Argentina has just created another billionaire. And he isn’t sure it’ll last.

Eduardo Costantini, the majority shareholder of Consultatio SA, has a net worth of $1 billion, according to the Bloomberg Billionaires Index, after shares of the nation’s biggest publicly traded real estate company more than doubled in the past year.

“It’s not nice to be named as a billionaire,” Costantini, 70, said over cups of espresso at his office in the Latin American Art Museum of Buenos Aires, or Malba, which he founded in 2001. “What if your stock is down 50 percent and you are no longer a billionaire?”

Like fellow moguls Jorge Horacio Brito and  Marcos Galperin, Costantini has benefited as the Merval index has jumped 59 percent in 12 months with investors embracing the finance-friendly policies of President Mauricio Macri.

At the same time, Costantini said, the gains may be fleeting. Argentina is in a recession. Galperin’s net worth slipped below $1 billion last week after partner EBay Inc. said it is selling part of its stake in his MercadoLibre Inc.

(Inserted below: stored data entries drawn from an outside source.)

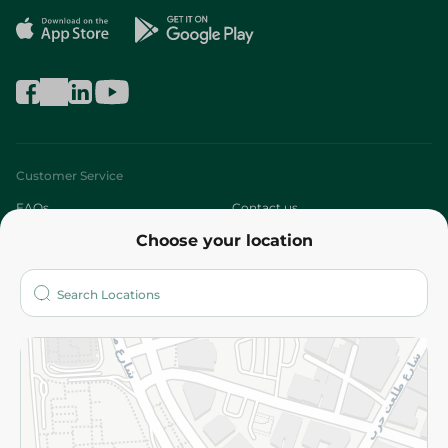
Customer Service
FAQs
Contact us
Choose your location
About
Who are we?
Stores
More
Returns and Refund
Terms and Conditions
Privacy Policy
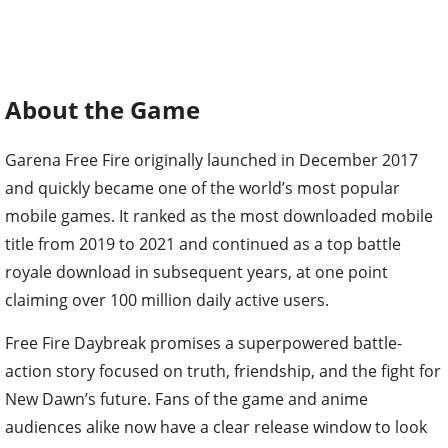
About the Game
Garena Free Fire originally launched in December 2017
and quickly became one of the world’s most popular
mobile games. It ranked as the most downloaded mobile
title from 2019 to 2021 and continued as a top battle
royale download in subsequent years, at one point
claiming over 100 million daily active users.
Free Fire Daybreak promises a superpowered battle-
action story focused on truth, friendship, and the fight for
New Dawn’s future. Fans of the game and anime
audiences alike now have a clear release window to look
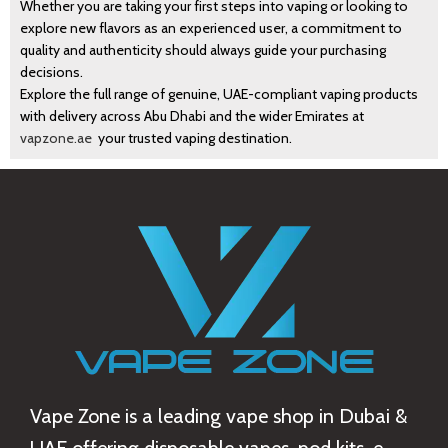
Whether you are taking your first steps into vaping or looking to
explore new flavors as an experienced user, a commitment to
quality and authenticity should always guide your purchasing
decisions.
Explore the full range of genuine, UAE-compliant vaping products
with delivery across Abu Dhabi and the wider Emirates at
vapzone.ae
your trusted vaping destination.
Vape Zone is a leading vape shop in Dubai &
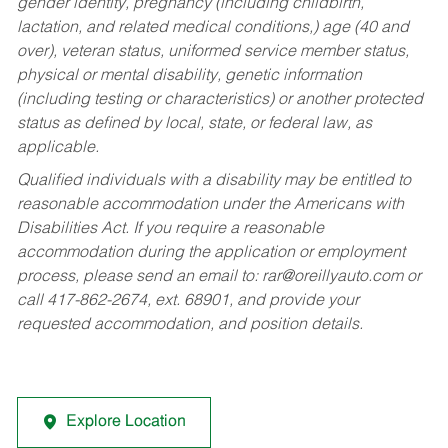
gender identity, pregnancy (including childbirth,
lactation, and related medical conditions,) age (40 and
over), veteran status, uniformed service member status,
physical or mental disability, genetic information
(including testing or characteristics) or another protected
status as defined by local, state, or federal law, as
applicable.
Qualified individuals with a disability may be entitled to
reasonable accommodation under the Americans with
Disabilities Act. If you require a reasonable
accommodation during the application or employment
process, please send an email to:
rar@oreillyauto.com
or
call 417-862-2674, ext. 68901, and provide your
requested accommodation, and position details.
Explore Location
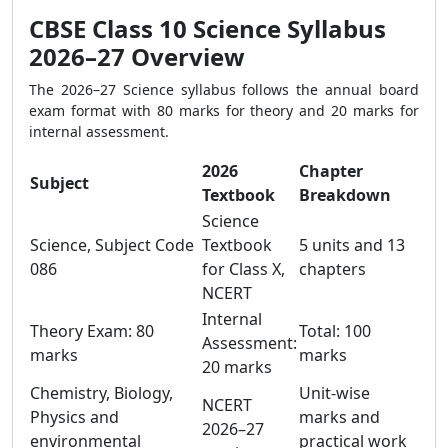
CBSE Class 10 Science Syllabus
2026–27 Overview
The 2026–27 Science syllabus follows the annual board
exam format with 80 marks for theory and 20 marks for
internal assessment.
2026
Chapter
Subject
Textbook
Breakdown
Science
Science, Subject Code
Textbook
5 units and 13
086
for Class X,
chapters
NCERT
Internal
Theory Exam: 80
Total: 100
Assessment:
marks
marks
20 marks
Chemistry, Biology,
Unit-wise
NCERT
Physics and
marks and
2026–27
environmental
practical work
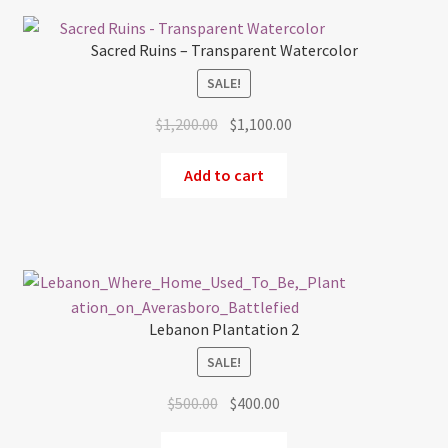
Sacred Ruins – Transparent Watercolor
SALE!
Original
Current
$
1,200.00
$
1,100.00
price
price
was:
is:
Add to cart
$1,200.00.
$1,100.00.
Lebanon Plantation 2
SALE!
Original
Current
$
500.00
$
400.00
price
price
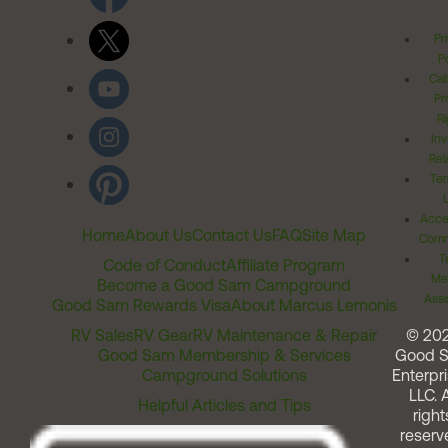
Pr
Po
Cal
Pr
Ri
Inv
Rel
Ter
Acces
Home
About Us
Contact Us
FAQ
Site Map
Comm
T
Code of Conduct
Affiliate Program
Me
Become a Good Sam Campground
Assi
Good Sam Rewards Visa
About Marcus Lemonis
RV Sales
RV Gear
RV Maintenance & Repair
© 20
Good Sam Membership & Services
Good 
Campground Solutions
Enterpri
LLC. A
Helpful Articles and Tips
right
reserv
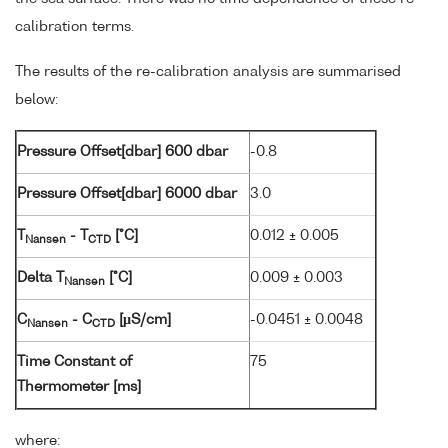
calibration terms.
The results of the re-calibration analysis are summarised
below:
Pressure Offset[dbar] 600 dbar
-0.8
Pressure Offset[dbar] 6000 dbar
3.0
T
- T
[°C]
0.012 ± 0.005
Nansen
CTD
Delta T
[°C]
0.009 ± 0.003
Nansen
C
- C
[µS/cm]
-0.0451 ± 0.0048
Nansen
CTD
Time Constant of
75
Thermometer [ms]
where:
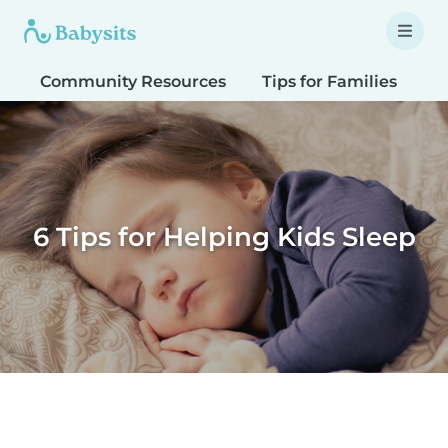
Community Resources
Tips for Families
T
6 Tips for Helping Kids Sleep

Costantini points to neighboring Brazil, where prominent fortunes have declined as Latin America’s largest economy struggles to move past a political crisis that resulted in the impeachment of President Dilma Rousseff.

Early Fortune

Costantini, whose passions include kitesurfing as well as collecting art, scored his first big deal when he used profits from stock market trading in the 1970s to buy a plot of land and quadrupled his money in a few months. He then set up a brokerage firm, Consultatio, in 1980, and scored millions more by cashing out on an investment in publicly traded Banco Frances. After selling out of the lender, he began making real estate investments, building several Buenos Aires towers and Nordelta, a gated community 30 kilometers (20 miles) north of the city that houses 30,000 people.

He also has a 45 percent stake in the holding company for Consultatio’s U.S. projects, including Oceana Bal Harbour, the $1.3 billion luxury mega resort in Miami that’s nearing completion. In Uruguay, he built a controversial circular bridge designed by architect Rafael Vinoly, that guarantees to bring a development boom to his corner of the beach near the chic resort town of Punta del Este.

Art Recovery

It was Costantini’s love for art that helped lift him up when he was struggling to recover from a 2003 kite surfing accident. He fractured a few vertebrae after wind threw him against the rocks of a lake at his Nordelta development. Laid up in the hospital for months, the first place he went after being released was to an exhibit for Argentine artist Jorge de la Vega at the Malba.